More than 300 individuals and groups signed a joint statement on Wednesday, August 29, demanding the immediate release of Gamal Ziada, father of Ahmed Gamal Ziada, an Egyptian journalist and activist currently living in Belgium. The journalist’s father was arrested last week by Egyptian authorities for allegedly spreading fake news.
The signatories called on the leaders of the national dialogue, launched earlier this year to address human rights issues in the country, and the journalists’ syndicate council to urgently intervene to end the “illegal and immoral” practice of intimidating journalists and stop the assault on freedom of expression and the press. The joint statement was shared by Ahmed on his Facebook page.
Earlier, Ahmed had accused the Egyptian authorities of targeting his family members as “retribution for his personal activities.”
Egyptian authorities arrested Gamal Ziada (65) on August 22 and ordered his detention for 15 days on August 23 pending an investigation into the fake news charges against him, Mada Masr reported on Monday.
Ahmed said in a social media post that his father had “never participated in any partisan or political work” and “what is happening [to his father] is a crackdown on journalists and their work.”
Ahmed has been arrested for his journalism by the Egyptian authorities twice in the past. He was kept in detention for more than a year after his arrest in 2013 for covering a security crackdown on the students of Al-Azhar university. He was released in 2015 before being arrested again in 2019 for “spreading false news.” He was later released on bail.
Ahmed then went to Belgium for higher studies.

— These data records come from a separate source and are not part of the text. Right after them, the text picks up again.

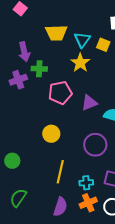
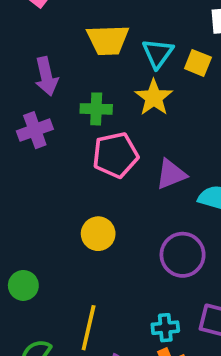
green cross: (39, 69) -> (96, 109), moved
yellow line: (60, 172) -> (89, 328), moved

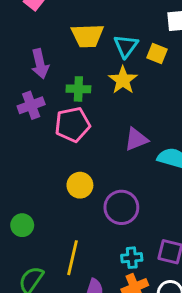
pink pentagon: (115, 155) -> (73, 124), moved
purple circle: (183, 255) -> (121, 207), moved

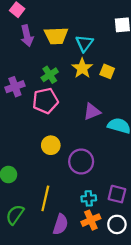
yellow square: (157, 53) -> (107, 71), moved
purple arrow: (40, 64) -> (27, 36), moved
green cross: (78, 89) -> (50, 75), turned -35

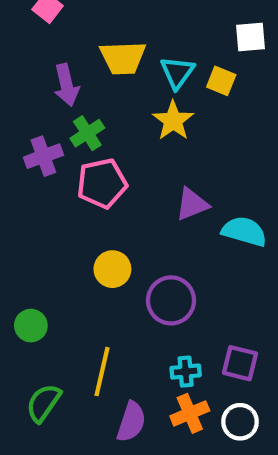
purple arrow: (27, 36) -> (66, 85), moved
yellow square: (107, 71) -> (221, 81), moved
green cross: (50, 75) -> (87, 133), moved

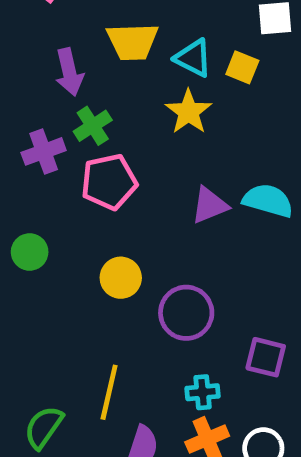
cyan triangle: (177, 72) -> (193, 58), turned -39
cyan semicircle: (244, 231) -> (268, 201), moved
green circle: (31, 326) -> (30, 252), moved
purple square: (240, 363) -> (266, 357), moved

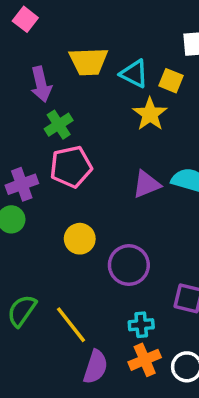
yellow star: (189, 112) -> (150, 114), moved
purple cross: (44, 151) -> (22, 184), moved
yellow line: (109, 392) -> (71, 325), turned -51
green semicircle: (44, 427) -> (22, 311), moved

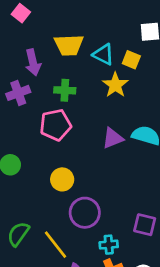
green cross: (59, 125) -> (65, 90), moved, turned 36
purple cross: (22, 184) -> (18, 93), moved
purple circle: (129, 265) -> (85, 213), moved

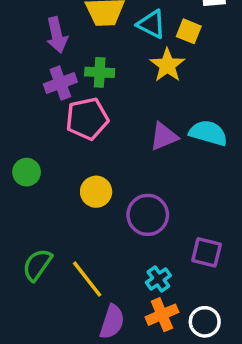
purple cross: (18, 93) -> (60, 83), moved
purple circle: (85, 213) -> (148, 215), moved
cyan cross: (109, 245) -> (158, 279), turned -30

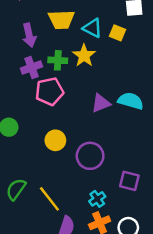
yellow star: (167, 65) -> (84, 56), moved

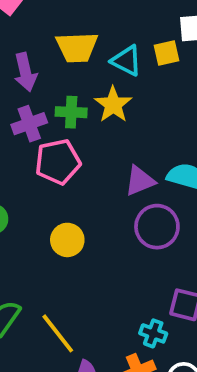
yellow square: (118, 33) -> (167, 53), moved, turned -35
purple circle: (90, 156) -> (157, 227), moved
cyan cross: (97, 199) -> (153, 333), moved, turned -35

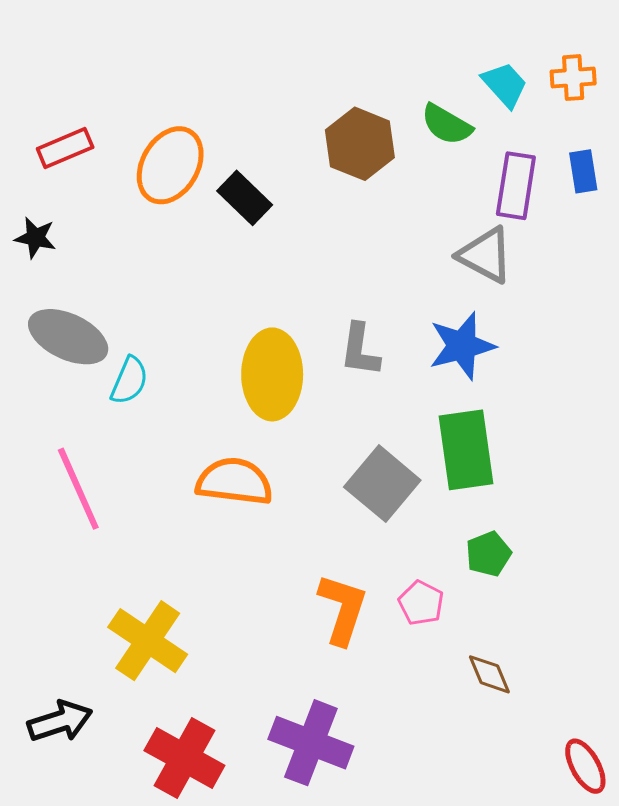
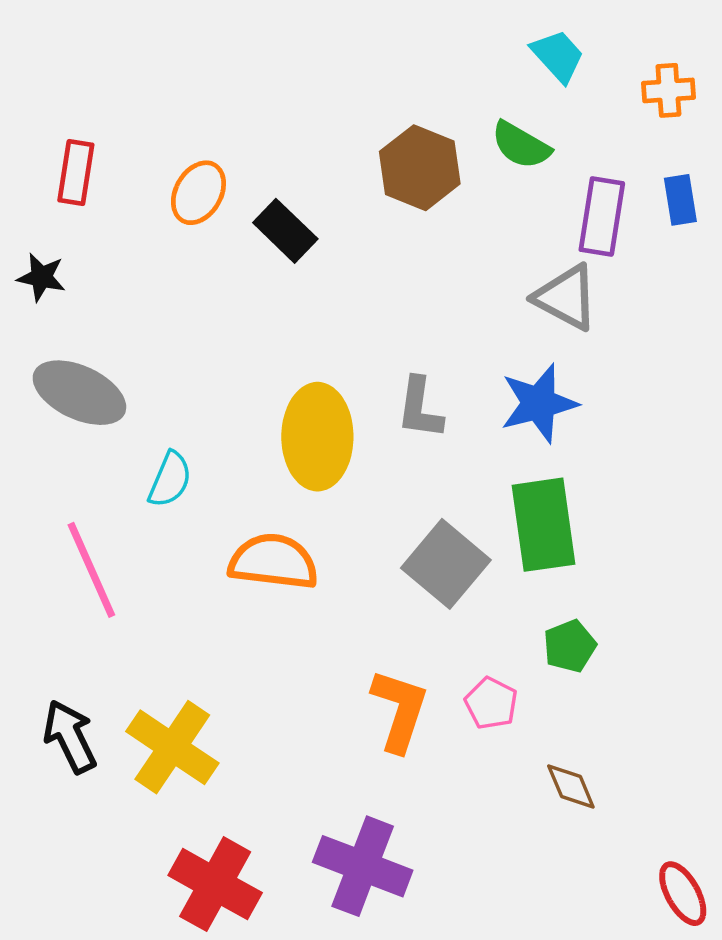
cyan trapezoid: (505, 85) -> (558, 56), moved
red rectangle: (65, 148) -> (76, 173), turned -58
orange ellipse: (170, 165) -> (198, 193), size x0.7
cyan semicircle: (129, 381) -> (170, 479), moved
black arrow: (60, 721) -> (70, 737), moved, turned -98

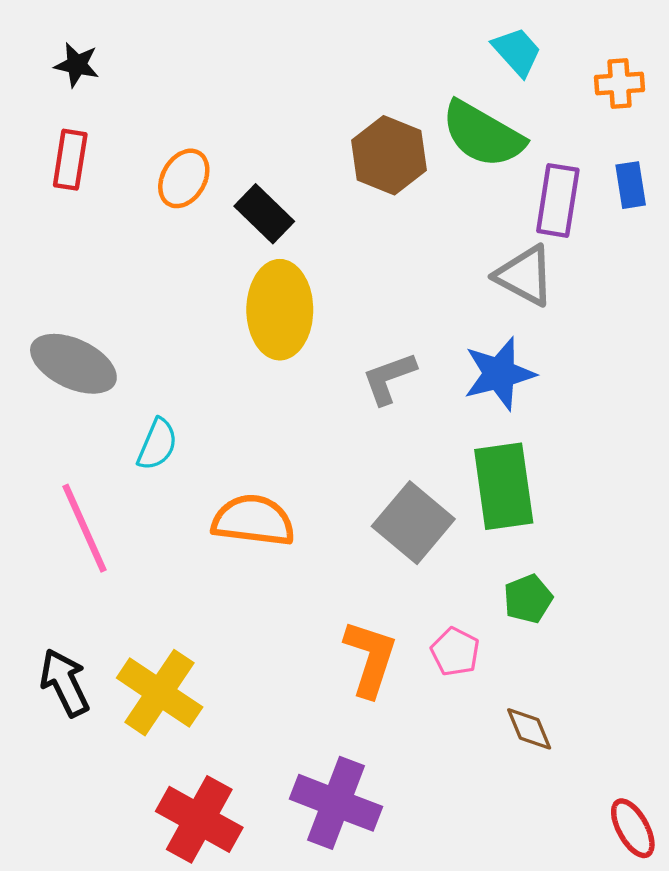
green semicircle: (521, 145) -> (483, 134), size x1.5
black star: (41, 277) -> (77, 65), moved
gray L-shape: (420, 408) -> (389, 378), turned 62
yellow ellipse: (317, 437) -> (280, 310), moved

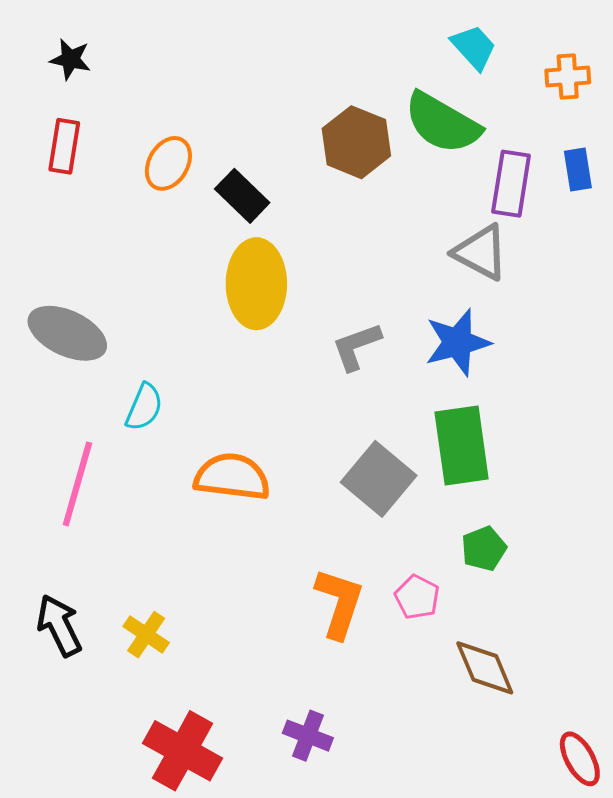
pink line: (85, 528) -> (77, 484), turned 40
yellow cross: (160, 693) -> (146, 635), size x0.6
brown diamond: (529, 729) -> (485, 668), size x1.4
purple cross: (336, 803) -> (308, 736), size x0.6

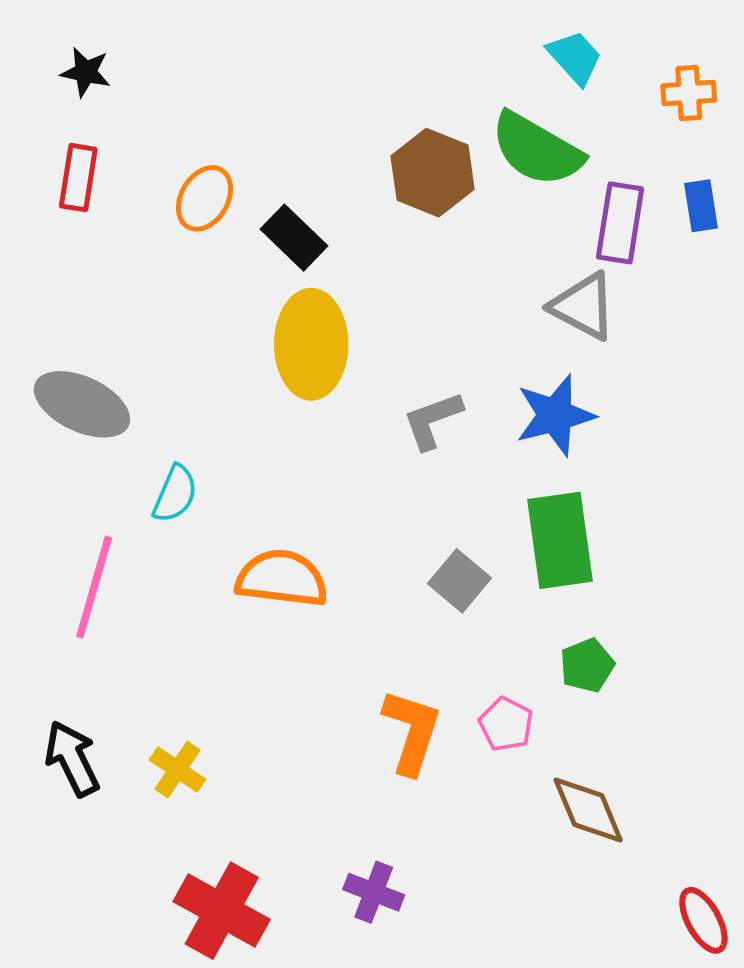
gray square: (379, 479) -> (460, 581), size x0.7

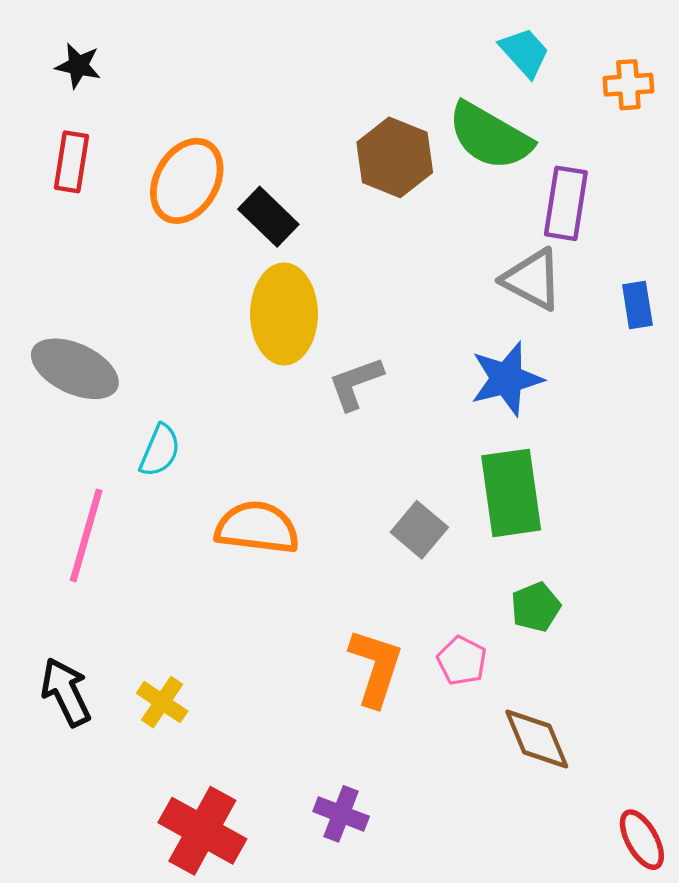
orange ellipse: (205, 198) -> (187, 181), size x1.4
blue rectangle: (701, 206) -> (637, 305), moved
gray L-shape: (433, 420) -> (356, 383), moved

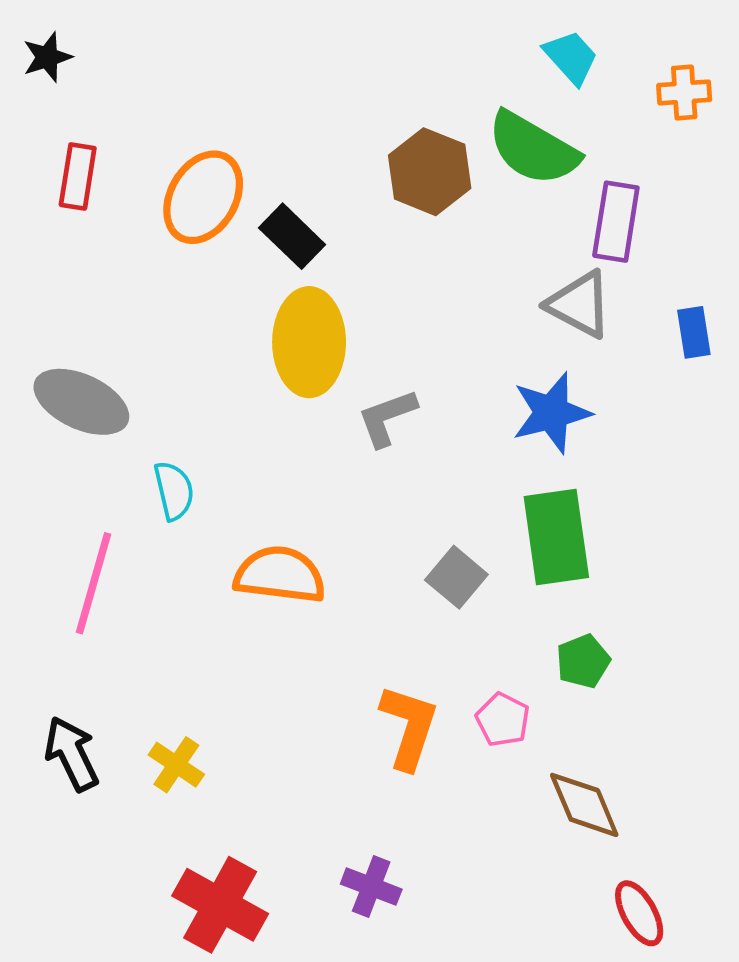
black star: (78, 66) -> (47, 57), moved, turned -30
cyan semicircle: (160, 450) -> (174, 491), turned -36
red ellipse: (642, 840) -> (639, 913), moved

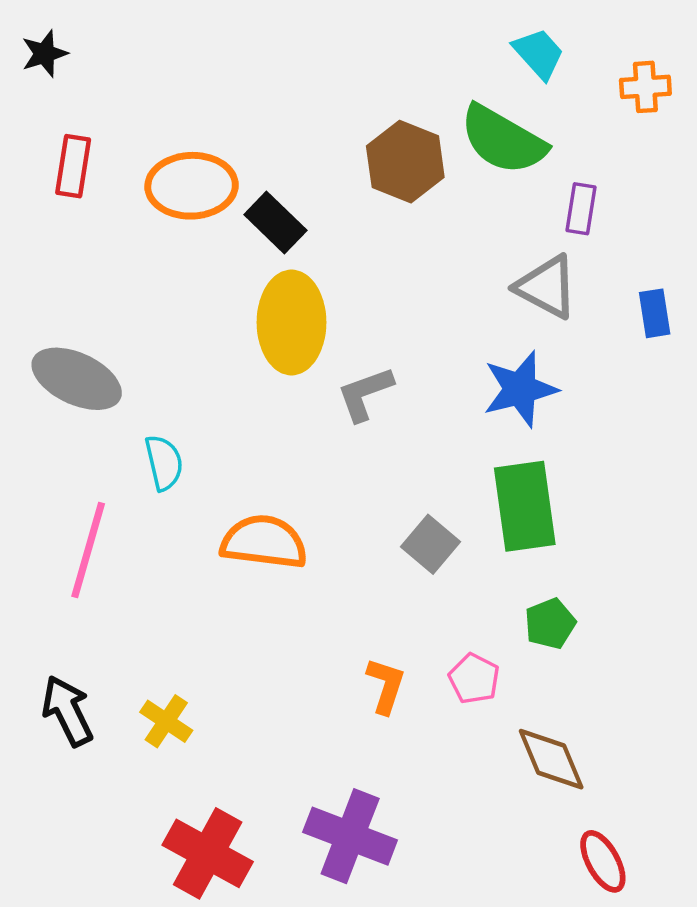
orange ellipse: (203, 197) -> (192, 186), turned 58
purple rectangle: (616, 222) -> (581, 209), size x0.7
orange L-shape: (409, 727) -> (386, 686), size x0.7
purple cross: (371, 887) -> (350, 836), size x1.6

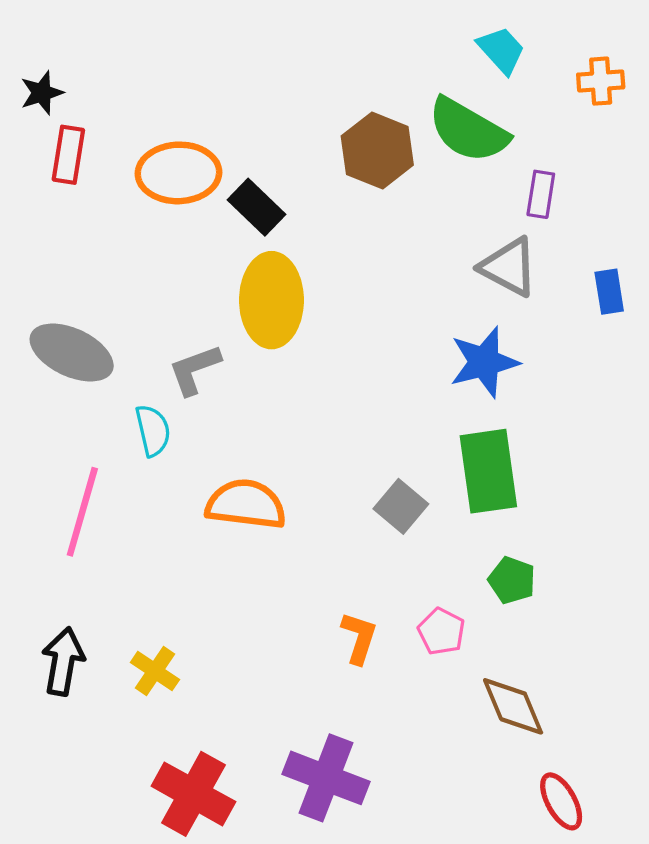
black star: (44, 54) -> (42, 93), moved
gray L-shape: (365, 394) -> (195, 370), moved
green pentagon: (550, 624) -> (512, 580), turned -30
black arrow: (67, 711) -> (63, 661), turned 36

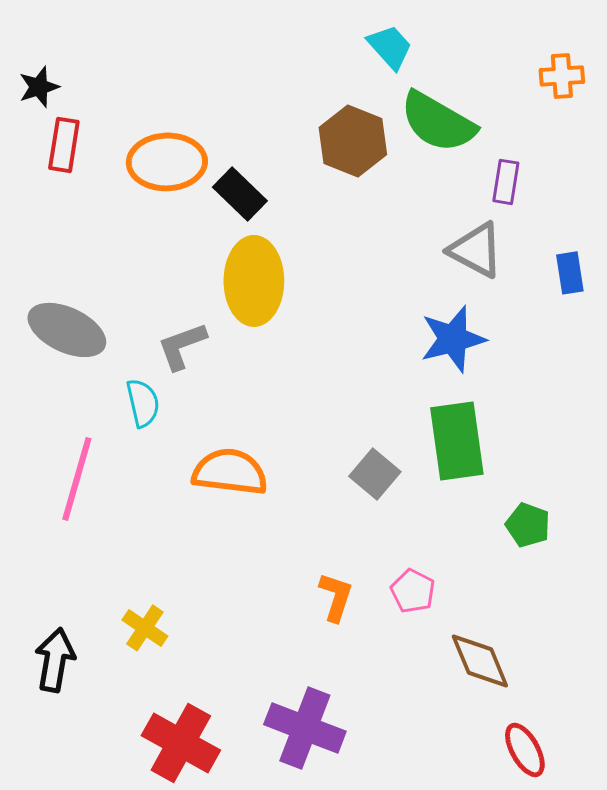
cyan trapezoid: (501, 50) -> (390, 47), moved
green pentagon: (512, 580) -> (528, 525), moved
black arrow: (63, 661) -> (55, 660), moved

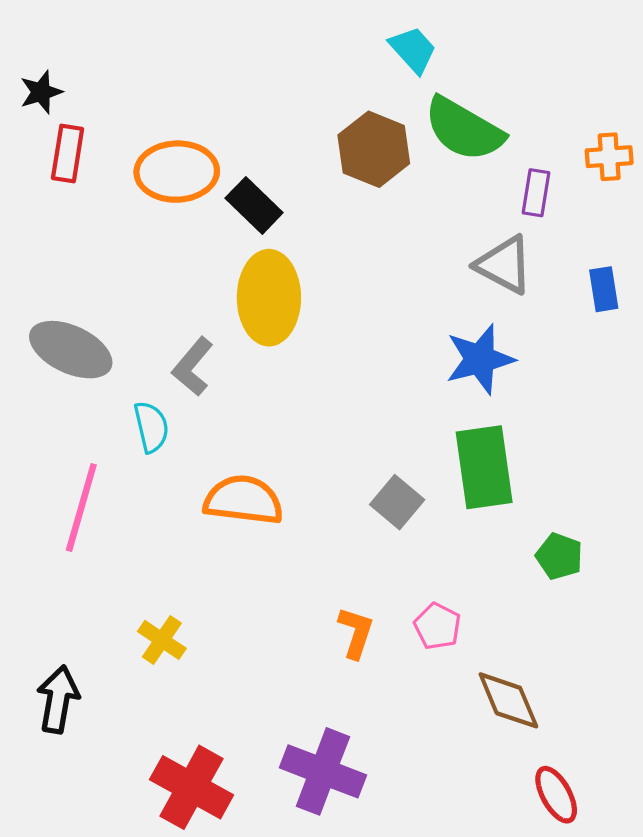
orange cross: (562, 76) -> (609, 157), moved
gray L-shape: (182, 346) -> (193, 367), turned -30
yellow cross: (145, 628) -> (162, 640), moved

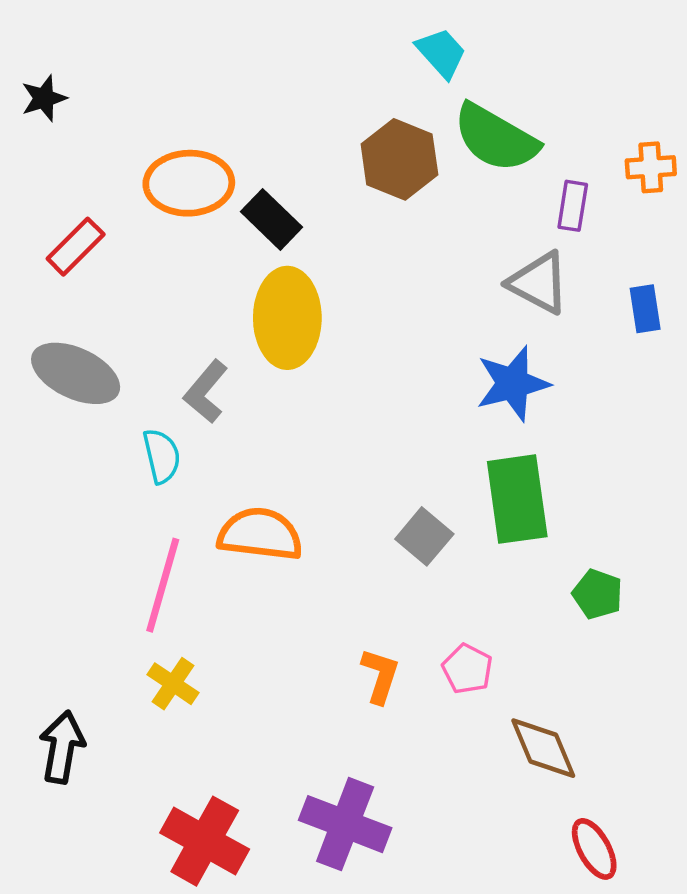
red rectangle: (68, 154) -> (76, 247), moved, turned 36
pink line: (81, 508) -> (163, 585), moved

His family members have claimed that his father, whose social media is restricted to family and friends, was questioned by the security persons about the activities of his journalist son.
Intimidating family members of dissidents
The Egyptian government under President Abdel Fattah el-Sisi has been accused of harassing family members of activists and journalists who currently reside in other countries. The authorities are accused of carrying out unlawful house raids, enforced disappearances, arbitrary arrests, and extended detention of family members to intimidate them and scare the activists.
The crackdown on family members is part of the regime’s attempts to silence all critics of the government and its policies. According to various sources, more than 50,000 political activists, journalists, lawyers, and right activists have been arrested and kept behind bars in Egypt ever since al-Sisi first came to power through a military coup in 2013.
Within the last two weeks, Egyptian authorities have arrested activist Hissam Kassem and journalist Karim Assad for expressing their political views and sharing news online.
Though the el-Sisi regime initiated a so-called national political dialogue earlier this year to address the opposition’s demands, activists claim that it has largely remained an exercise in public relations with no actual and substantial changes in the state’s behavior vis-a-vis political dissent.